Versus your unmarked dirt track comparison, it is intuitively far easier to train a NN to drive in the centre of a nicely defined highway lane with good clear white lines and cats-eyes every 10 metres. But it's not obvious to me why you think it would be impossible to train a NN to recognise where the road edge begins and the grass verge starts. That seems a far easier thing to achieve than tarmacking and line-painting every obscure rural road in the world.
The bit I can see that is trickier, is for example the behaviour response when driving on a very narrow country road, when an oncoming agricultural vehicle cannot pass without you first reversing halfway off the road onto the grass bank. But as I said in my previous message, what percentage of journeys carry a greater than zero probability of this type of event?

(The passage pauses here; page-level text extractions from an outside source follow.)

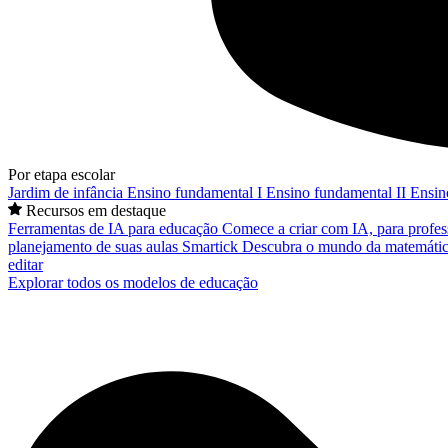
Por etapa escolar
Jardim de infância
Ensino fundamental I
Ensino fundamental II
Ensin
Recursos em destaque
Ferramentas de IA para educação
Comece a criar com IA, para profes
planejamento de suas aulas
Smartick
Descubra o mundo da matemátic
editar
Explorar todos os modelos de educação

IMHO, understanding the area
surrounding the road, and the implications of driving off the road, are absolutely critical to making a self-driving system. There's lots of places around here where if you go off the road, you're going off a cliff to your death. Human drivers drive much more cautiously in such places, and AI drivers need to as well. The system needs to be able to calculate a "

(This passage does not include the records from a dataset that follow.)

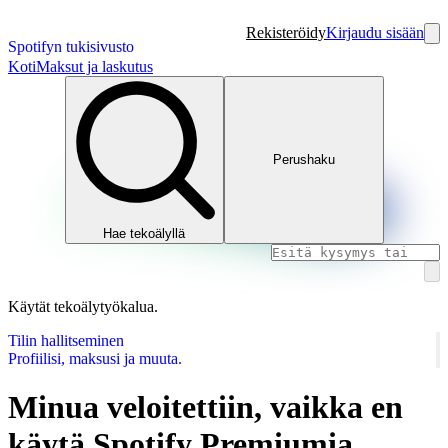
Rekisteröidy
Kirjaudu sisään
Spotifyn tukisivusto
Koti
Maksut ja laskutus
Perushaku
Hae tekoälyllä
Käytät tekoälytyökalua.
Tilin hallitseminen
Profiilisi, maksusi ja muuta.
Minua veloitettiin, vaikka en
käytä Spotify Premiumia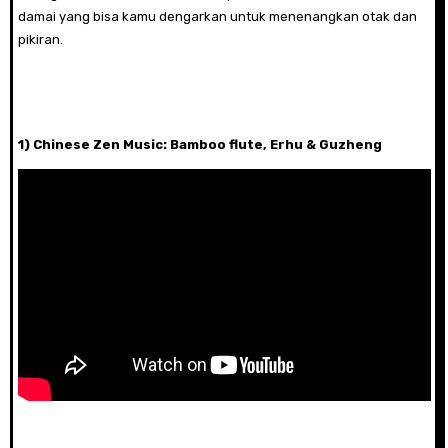
damai yang bisa kamu dengarkan untuk menenangkan otak dan
pikiran.
1) Chinese Zen Music: Bamboo flute, Erhu & Guzheng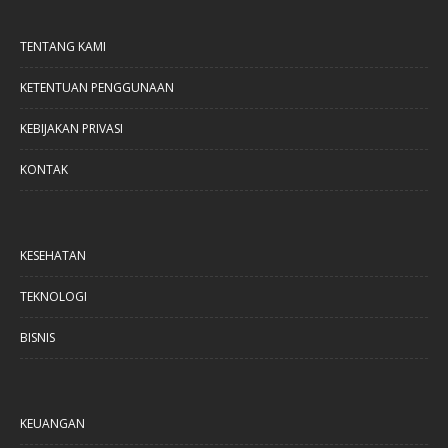
TENTANG KAMI
KETENTUAN PENGGUNAAN
KEBIJAKAN PRIVASI
KONTAK
KESEHATAN
TEKNOLOGI
BISNIS
KEUANGAN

maximum width which will safely bear a vehicle" at the edge of the road, the penalties for being wrong, and adjust driving accordingly. The weighting factor for how bad the shoulder is should be multiplied by how bad the road and weather conditions are (aka, how likely you are to unintentionally go into the shoulder to begin with). The car should also be able to assess a
negative-width shoulder - e.g. where obstruction or undercutting of the road surface has extended into the road itself.
On bad roads / bad weather around here where there's unsafe shoulders, it's standard for drivers to drive down the middle of the road (even where there's lines), unless there's oncoming traffic approaching. AP needs to learn to do this too.
The day I see, on the AP display, road shoulders accurately modeled, colour-coded by danger, and collision hazards on them (rocks, trees, human structures, etc) flagged by severity, and the current road's driving conditions accurately flagged, is the day that I'll think, "
Driverless self-driving is probably ready."
Thankfully, I imagine that Tesla
does care about this and is working on this, if only for wanting to have the ability to pull a car off the road if there's an emergency (or at present, if the driver is unresponsive). Shoulder assessment needs to be applied more broadly than that, but it'd be a critical first step.